I chose CSS selectors due to the habit of using the jQuery or Prototype library on a frequent basis, and cuz I was too lazy to re-look upon XPath for the described purpose; but you are right there's also a XPath way to go.

Wil Sinclair said...

I know of at least one other person who is using Zend_Dom_Query for screen scraping. It seems to be a great option of last resort for getting data from a website. BTW, BBC is standardizing on Zend Framework for their front-end code. Some of the sites have already been ported to ZF. I wonder if you were using Zend_Dom to scrape a site rendered by ZF. :D

,Wil

Raphael Stolt said...

Yeah I know, think that Federico Cargnelutti blogged about it a while ago. I remember even asking them to provide the charts in a RSS feed, but guess wasn't a value-adder to get implemented; so I had to go the 'hard' way.

Dougal said...

I would suggest trying this project; http://simplehtmldom.sourceforge.net/

I done a quick write up of it here;
http://blog.dougalmatthews.com/2008/08/html-dom-and-easy-screen-scraping-in-php/

It's amazing. jQuery like DOM selectors!

Raphael Stolt said...

Looks like another interesting and considerable approach, but I guess as a Zend Framework 'feen' I will stick to the described approach; but kudos for sharing.

Nevan said...

Thanks for this code. I was having problems with curl downloading the BBC page, so I saved a local copy of the page and queried my own localhost.

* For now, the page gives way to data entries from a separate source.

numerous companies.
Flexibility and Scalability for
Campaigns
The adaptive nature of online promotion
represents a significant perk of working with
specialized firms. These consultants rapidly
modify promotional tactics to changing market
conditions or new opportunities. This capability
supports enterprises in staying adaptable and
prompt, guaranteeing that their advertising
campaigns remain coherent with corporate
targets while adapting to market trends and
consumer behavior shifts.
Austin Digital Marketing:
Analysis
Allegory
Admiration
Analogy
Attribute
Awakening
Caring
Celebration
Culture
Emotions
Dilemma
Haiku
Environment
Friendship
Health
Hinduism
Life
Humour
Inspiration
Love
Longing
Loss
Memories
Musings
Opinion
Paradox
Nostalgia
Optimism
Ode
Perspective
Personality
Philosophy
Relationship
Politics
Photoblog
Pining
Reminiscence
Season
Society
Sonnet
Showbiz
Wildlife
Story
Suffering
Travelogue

$scraper = new Bbc_DnbCharts_Scraper('http://localhost/php/zend/dnb.html');

I later found that if I added an extra curl_opt, the BBC page came through OK:

curl_setopt($curl, CURLOPT_HEADER, 0);

Thanks again for this useful code, I always use PHP with regex to scrape pages, I'll try this approach next time.

Fuller said...

I have implemented a web scraper as a Firefox extension because I want to make full use of the power of the browser. XSLT, XPath, DOM and Mozilla specific technologies are used to transform Web pages and to extract data snippets.

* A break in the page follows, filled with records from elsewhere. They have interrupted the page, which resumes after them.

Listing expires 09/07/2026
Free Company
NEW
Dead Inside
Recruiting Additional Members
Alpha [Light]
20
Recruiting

There are some articles at the site:
http://www.gooseeker.com/en/node/product/front

Anonymous said...

Thanks for the nice tutorial.
The results are in plain text, which is fine but i also need to preserve some html tags from the website, for example the and tags
Can you tell me how to achieve that? is it possible at all? I only need to keep parts of xthml and reformat it. Maybe in that case regex are more appropriate? Thank you

Raphael Stolt said...

Thanks for stopping by and the kudos.

Sorry for the late response, I've quickly tried to get a specific HTML part with Zend_Dom_Query, but I couldn't get it to work(yet). If Ruby is an option for you have a look at Hpricot which provides this feature; otherwise I guess you've to take that 'old' regex approach.

Elazar said...

As a ZF 'feen,' I'm a bit surprised you resorted to using cURL rather than Zend_Http_Client. :P I find the latter a lot more pleasant to use than the former. Good post though.

Raphael Stolt said...

Hi Elazar,

You're right the use of Zend_Http_Client would be a consistent approach for a Zend Framework feen; but as I wanted to put the spotlight/focus on Zend_Dom_Query I can live with it.

Anonymous said...

Interesting points on web scrapers, For simple stuff i use python to get or simplify data, data extraction can be a time consuming process but for other projects that include documents, the web, or files i tried "web scraper" which worked great, they build quick custom screen scrapers, web scrapers, and data parsing programs

Term Papers said...

I have been visiting various blogs for my term papers writing research. I have found your blog to be quite useful. Keep updating your blog with valuable information... Regards

pancy1 said...

Hi there, I have the approximately the same task and I was wondering where to put the above code you wrote, in a Controller? Model? View?

I am new in Zend Framework...

Raphael Stolt said...

Hi pancy1,

I would put in the model or better said a Service providing the scraping functionality; definitely not the view or controller.